The territorial government trained some new teachers but the main focus was “mostly preservation and documentation,” Dempster said.
When CYFN took over that mandate changed.
“Now the new mandate is focused on creating new speakers, creating new generations of speakers that can teach their children the language in the home,” Dempster said. “And in order for that to happen we need teachers and we need access to resources.”
To digitize the collection, YNLC worked with the Yukon Department of Education’s First Nations programs and partnerships (FNPP) unit and Carleton University.
“Making Yukon First Nations language resources readily available will significantly increase the potential for language revitalization. It is a major step toward the collective goal of increasing the number of First Nations language speakers in the Yukon,” CYFN Grand Chief Peter Johnson said in a statement.
Next, Dempster said, the centre will be digitizing the audio it has that goes along with the written lessons.
“Those CDs are now being put into a program so we can export them as media files so that they can be put online and be searchable,” she said.
“That will make a huge difference…. Somebody can print the language lesson booklet but if you don’t know how to say it, or what the words sound like, it’s really difficult”
Plans are also in the works to create full curriculums to teach the eight different languages.
“Whether it be for the K-12 program or community language programs or adult immersion programs, there’s never been a curriculum,” Dempster said.
Instead individual teachers were left to come up with their own methods of teaching, she said.
The new curriculums will have lessons for people from beginners to those closer to fluency. What’s currently available doesn’t offer much beyond a beginner’s level, she said.
“That’s the focus of YNLC right now, is to get that curriculum out there so that we can begin creating new resources that match up with each proficiency level.”

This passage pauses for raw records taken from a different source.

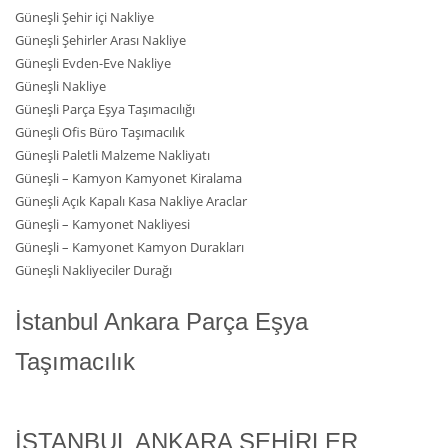
Güneşli Şehir içi Nakliye
Güneşli Şehirler Arası Nakliye
Güneşli Evden-Eve Nakliye
Güneşli Nakliye
Güneşli Parça Eşya Taşımacılığı
Güneşli Ofis Büro Taşımacılık
Güneşli Paletli Malzeme Nakliyatı
Güneşli – Kamyon Kamyonet Kiralama
Güneşli Açık Kapalı Kasa Nakliye Araclar
Güneşli – Kamyonet Nakliyesi
Güneşli – Kamyonet Kamyon Durakları
Güneşli Nakliyeciler Durağı
İstanbul Ankara Parça Eşya
Taşımacılık
İSTANBUL ANKARA ŞEHİRLER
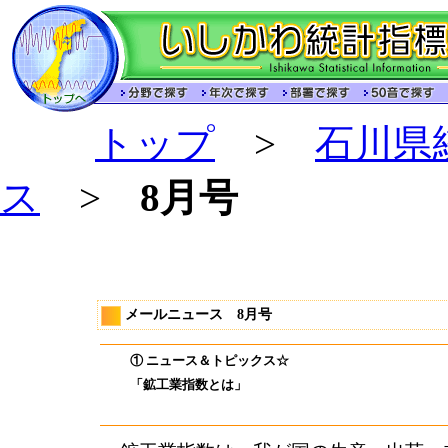
トップ
>
石川県
ス
>
8月号
メールニュース 8月号
① ニュース＆トピックス☆
「鉱工業指数とは」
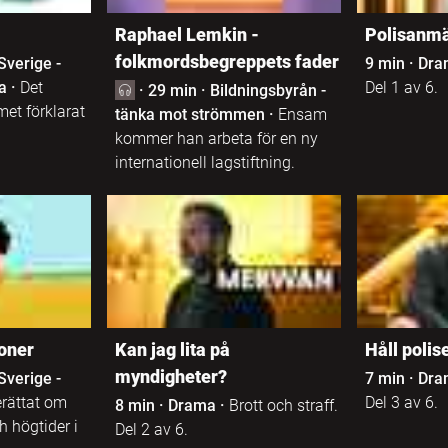
Raphael Lemkin -
Polisanmäl
folkmordsbegreppets fader
Sverige -
9 min
·
Dra
a
·
Det
Del 1 av 6.
·
29 min
·
Bildningsbyrån -
et förklarat
tänka mot strömmen
·
Ensam
kommer han arbeta för en ny
internationell lagstiftning.
ioner
Kan jag lita på
Håll polis
myndigheter?
Sverige -
7 min
·
Dra
erättat om
Del 3 av 6.
8 min
·
Drama
·
Brott och straff.
ch högtider i
Del 2 av 6.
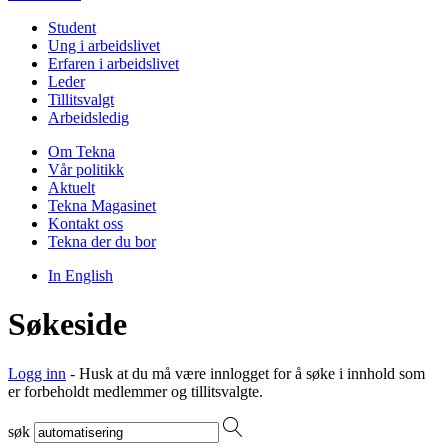
Student
Ung i arbeidslivet
Erfaren i arbeidslivet
Leder
Tillitsvalgt
Arbeidsledig
Om Tekna
Vår politikk
Aktuelt
Tekna Magasinet
Kontakt oss
Tekna der du bor
In English
Søkeside
Logg inn
- Husk at du må være innlogget for å søke i innhold som
er forbeholdt medlemmer og tillitsvalgte.
søk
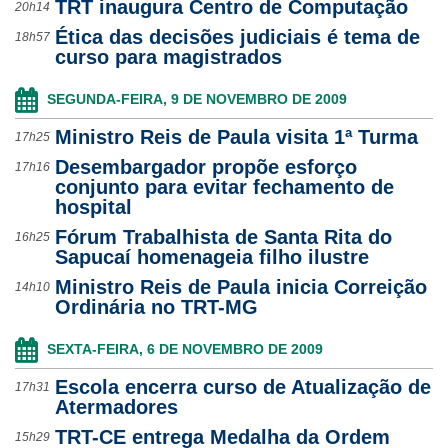
TRT inaugura Centro de Computação
20h14
Ética das decisões judiciais é tema de
18h57
curso para magistrados
SEGUNDA-FEIRA, 9 DE NOVEMBRO DE 2009
Ministro Reis de Paula visita 1ª Turma
17h25
Desembargador propõe esforço
17h16
conjunto para evitar fechamento de
hospital
Fórum Trabalhista de Santa Rita do
16h25
Sapucaí homenageia filho ilustre
Ministro Reis de Paula inicia Correição
14h10
Ordinária no TRT-MG
SEXTA-FEIRA, 6 DE NOVEMBRO DE 2009
Escola encerra curso de Atualização de
17h31
Atermadores
TRT-CE entrega Medalha da Ordem
15h29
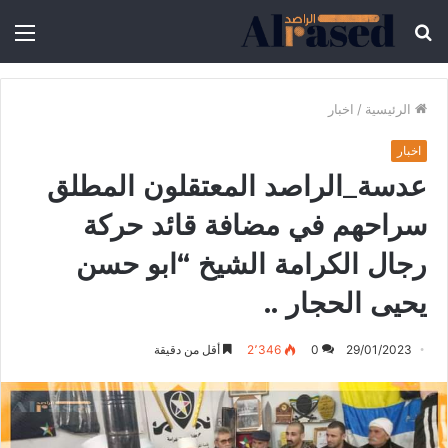
الرئيسية
/
اخبار
اخبار
عدسة_الراصد المعتقلون المطلق
سراحهم في مضافة قائد حركة
رجال الكرامة الشيخ “ابو حسن
يحيى الحجار ..
29/01/2023
0
2٬346
أقل من دقيقة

The resources the centre has have been online for a few weeks. Dempster said she’s already hearing positive feedback, especially from teachers.
“They know how difficult it has been to try and come up with or find content to use,” she said.
She said staff at the centre have been working on getting the news out that the resources are available. Hard copies of all of the material is laid out at the centre located at Yukon College.
“It was part of that goal of getting things out there and letting people have this material at their finger tips because it was never available before,” Dempster said.
People can find the online versions of the documents on YNLC’s website, ynlc.ca, by clicking “languages” in the menu.